I'm trying to segment a video using avconv's "select" filter to extract only a specific range of frames from the input file. As an example, imagine I have a 60fps video file called input.mp4, with 3000 frames (i.e. 50 seconds), and I run
avconv -i input.mp4 -vf "select='lt(n,2000)'" output1.mp4
avconv -i input.mp4 -vf "select='gte(n,2000)'" output2.mp4
What I expect is that output1.mp4 has the first 2000 frames of input.mp4 (and lasts ~33 seconds), and output2.mp4 has the last 1000 (and lasts ~17 seconds).
I count the frames by running
avconv -i video.mp4 -vcodec copy -an -f null /dev/null 2>&1 | grep 'frame='
and checking the value assigned to 'frame'.
What I actually get, is that output1.mp4 has 2000 frames and lasts ~33 seconds, but output2.mp4 has 2999 frames, and still lasts the full ~50 seconds.

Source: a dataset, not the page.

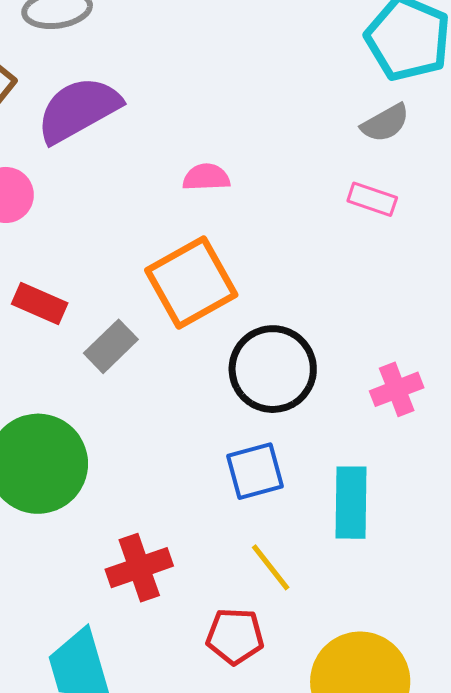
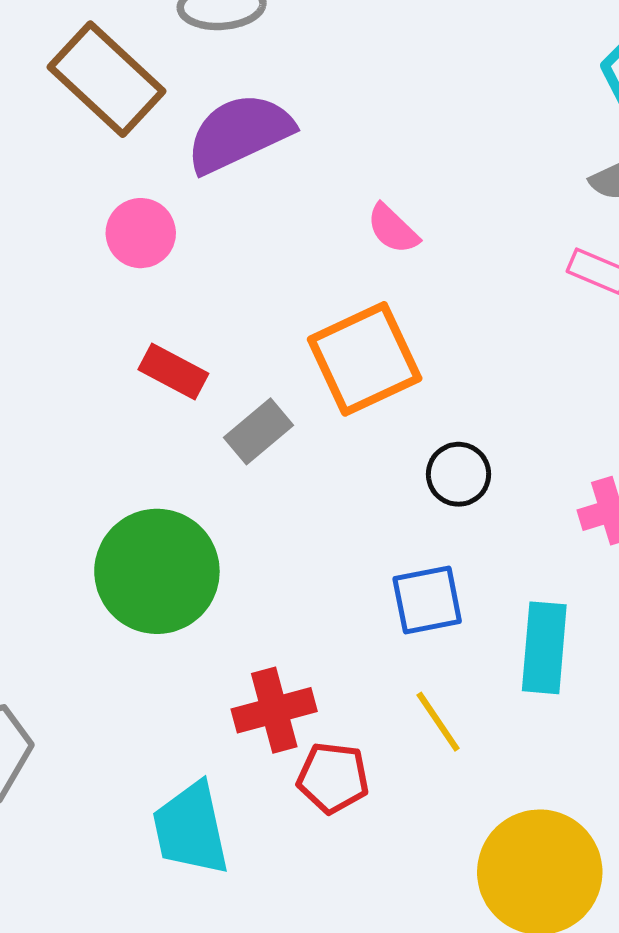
pink semicircle: (206, 177) -> (393, 229), turned -138
black circle: (273, 369) -> (459, 474), size x0.6
red pentagon: (235, 636) -> (333, 778), moved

When I open output2.mp4, I notice that the first 2000 frames of the video are actually just a repetition of the 2000th frame of the input, i.e. the first 2000 frames seem to be correctly filtered, but replaced by the first of the accepted frames.
This is not a pts problem. I check the number of packets and their relative pts using avprobe:
avprobe -show_packets output2.mp4
echo $(avprobe -show_packets output2.mp4 2>/dev/null | grep PACKET | wc -l)/2 | bc
I see that there are actually 2999 packets.
What am I doing wrong?
Side questions:
- Assuming I'm doing something wrong, why does output2.mp4 contain 2999 rather than the full 3000?
- The behaviour doesn't change whether I use the "gte" or "gt" function in the filter. Why could that be?